[INPUT DATA Boundary: Start]

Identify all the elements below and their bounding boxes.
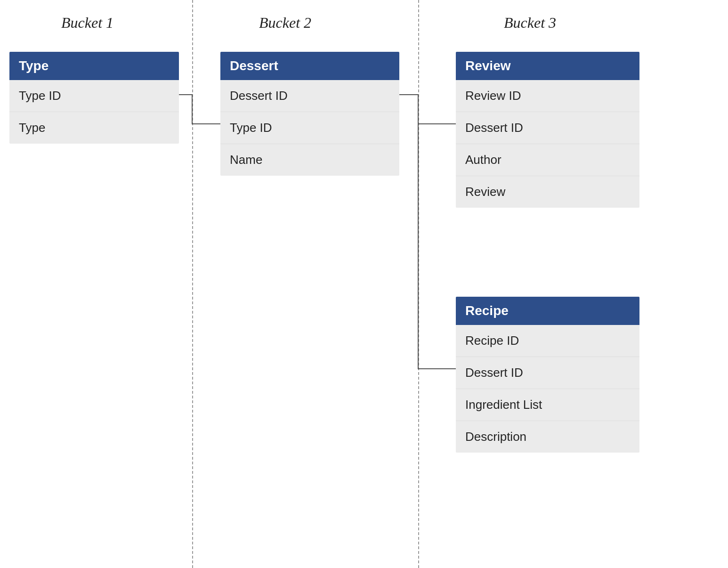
entity-review-header: Review	[456, 52, 639, 80]
recipe-field-recipeid: Recipe ID	[456, 325, 639, 357]
review-field-reviewid: Review ID	[456, 80, 639, 112]
entity-dessert-body: Dessert ID Type ID Name	[220, 80, 399, 176]
bucket-1-label: Bucket 1	[61, 14, 113, 32]
entity-recipe-body: Recipe ID Dessert ID Ingredient List Des…	[456, 325, 639, 453]
review-field-dessertid: Dessert ID	[456, 112, 639, 144]
connector-dessert-to-review	[399, 95, 456, 124]
entity-review: Review Review ID Dessert ID Author Revie…	[456, 52, 639, 208]
entity-dessert-header: Dessert	[220, 52, 399, 80]
recipe-field-dessertid: Dessert ID	[456, 357, 639, 389]
bucket-3-label: Bucket 3	[504, 14, 556, 32]
entity-type-body: Type ID Type	[9, 80, 179, 144]
connector-dessert-to-recipe	[399, 95, 456, 369]
dessert-field-typeid: Type ID	[220, 112, 399, 144]
type-field-typeid: Type ID	[9, 80, 179, 112]
dashed-line-2	[418, 0, 419, 568]
entity-type: Type Type ID Type	[9, 52, 179, 144]
entity-recipe-header: Recipe	[456, 297, 639, 325]
review-field-author: Author	[456, 144, 639, 176]
dessert-field-dessertid: Dessert ID	[220, 80, 399, 112]
dessert-field-name: Name	[220, 144, 399, 176]
entity-type-header: Type	[9, 52, 179, 80]
type-field-type: Type	[9, 112, 179, 144]
entity-review-body: Review ID Dessert ID Author Review	[456, 80, 639, 208]
recipe-field-ingredientlist: Ingredient List	[456, 389, 639, 421]
review-field-review: Review	[456, 176, 639, 208]
diagram-container: Bucket 1 Bucket 2 Bucket 3 Type Type ID …	[0, 0, 728, 568]
entity-dessert: Dessert Dessert ID Type ID Name	[220, 52, 399, 176]
recipe-field-description: Description	[456, 421, 639, 453]
bucket-2-label: Bucket 2	[259, 14, 311, 32]
entity-recipe: Recipe Recipe ID Dessert ID Ingredient L…	[456, 297, 639, 453]
connector-type-to-dessert	[179, 95, 220, 124]
dashed-line-1	[192, 0, 193, 568]
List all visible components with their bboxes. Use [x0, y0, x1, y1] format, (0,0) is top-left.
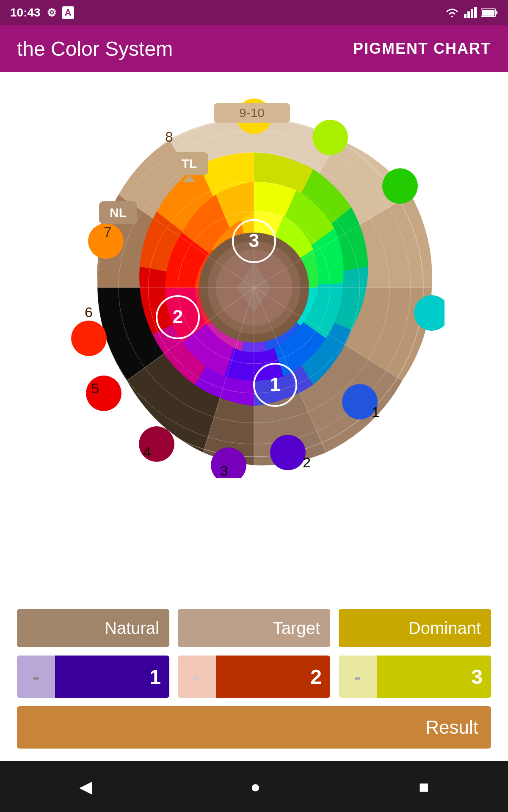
- svg-rect-1: [467, 11, 470, 18]
- color-wheel-container: 1 2 3 9-10 8 7 6 5 4 3 2 1: [64, 97, 444, 478]
- minus-icon-3: -: [339, 656, 377, 698]
- color-wheel[interactable]: 1 2 3 9-10 8 7 6 5 4 3 2 1: [64, 97, 444, 478]
- battery-icon: [481, 8, 498, 17]
- status-bar-right: [444, 7, 498, 18]
- natural-card[interactable]: Natural: [17, 609, 169, 647]
- svg-point-34: [270, 435, 306, 470]
- svg-rect-2: [471, 9, 473, 18]
- time-display: 10:43: [10, 6, 41, 19]
- target-card[interactable]: Target: [178, 609, 330, 647]
- svg-text:NL: NL: [110, 206, 127, 219]
- back-button[interactable]: ◀: [79, 777, 92, 796]
- pigment-number-2: 2: [216, 656, 330, 698]
- dominant-card[interactable]: Dominant: [339, 609, 491, 647]
- bottom-panel: Natural Target Dominant - 1 - 2: [0, 596, 508, 761]
- panel-label-row: Natural Target Dominant: [17, 609, 491, 647]
- dominant-label: Dominant: [409, 619, 481, 638]
- svg-text:9-10: 9-10: [239, 106, 265, 120]
- svg-point-26: [312, 120, 348, 155]
- pigment-number-3: 3: [377, 656, 491, 698]
- svg-text:1: 1: [372, 404, 380, 420]
- result-bar[interactable]: Result: [17, 706, 491, 749]
- pigment-number-1: 1: [55, 656, 169, 698]
- app-title: the Color System: [17, 37, 173, 60]
- wifi-icon: [444, 7, 460, 18]
- signal-icon: [464, 7, 477, 18]
- svg-text:6: 6: [85, 304, 93, 320]
- svg-rect-5: [496, 11, 497, 14]
- svg-point-30: [71, 321, 107, 356]
- minus-icon-2: -: [178, 656, 216, 698]
- pigment-item-1[interactable]: - 1: [17, 656, 169, 698]
- accessibility-icon: A: [62, 6, 74, 19]
- panel-number-row: - 1 - 2 - 3: [17, 656, 491, 698]
- svg-rect-6: [482, 10, 494, 16]
- result-label: Result: [425, 717, 478, 738]
- settings-icon: ⚙: [47, 6, 56, 19]
- status-bar: 10:43 ⚙ A: [0, 0, 508, 25]
- svg-rect-3: [474, 7, 477, 18]
- svg-point-27: [382, 168, 418, 204]
- app-bar: the Color System PIGMENT CHART: [0, 25, 508, 72]
- svg-text:8: 8: [165, 129, 173, 145]
- minus-icon-1: -: [17, 656, 55, 698]
- status-bar-left: 10:43 ⚙ A: [10, 6, 74, 19]
- svg-text:TL: TL: [182, 156, 197, 170]
- recent-button[interactable]: ■: [419, 777, 429, 796]
- svg-text:4: 4: [143, 444, 151, 460]
- svg-text:7: 7: [104, 224, 112, 240]
- pigment-chart-title: PIGMENT CHART: [353, 40, 491, 58]
- nav-bar: ◀ ● ■: [0, 761, 508, 812]
- svg-text:3: 3: [220, 463, 228, 478]
- home-button[interactable]: ●: [250, 777, 260, 796]
- svg-rect-0: [464, 14, 467, 18]
- target-label: Target: [273, 619, 320, 638]
- pigment-item-3[interactable]: - 3: [339, 656, 491, 698]
- svg-text:3: 3: [249, 230, 259, 251]
- pigment-item-2[interactable]: - 2: [178, 656, 330, 698]
- svg-text:2: 2: [303, 454, 311, 470]
- svg-text:2: 2: [173, 306, 183, 327]
- natural-label: Natural: [105, 619, 159, 638]
- svg-text:5: 5: [91, 380, 99, 396]
- svg-text:1: 1: [270, 374, 280, 395]
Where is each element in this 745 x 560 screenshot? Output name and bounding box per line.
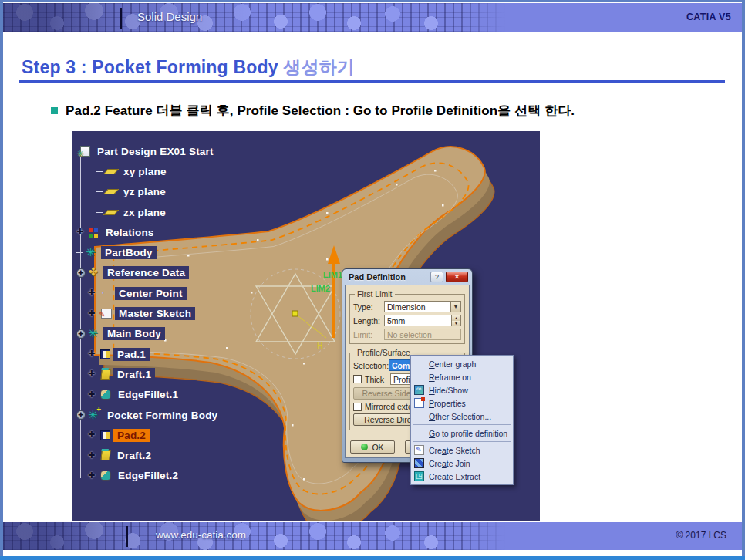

[INPUT DATA Boundary: End]

*TASK*.
Answer with one number, namely how many lines in the records contain the string "connector".

*PROBLEM SOLUTION*.
3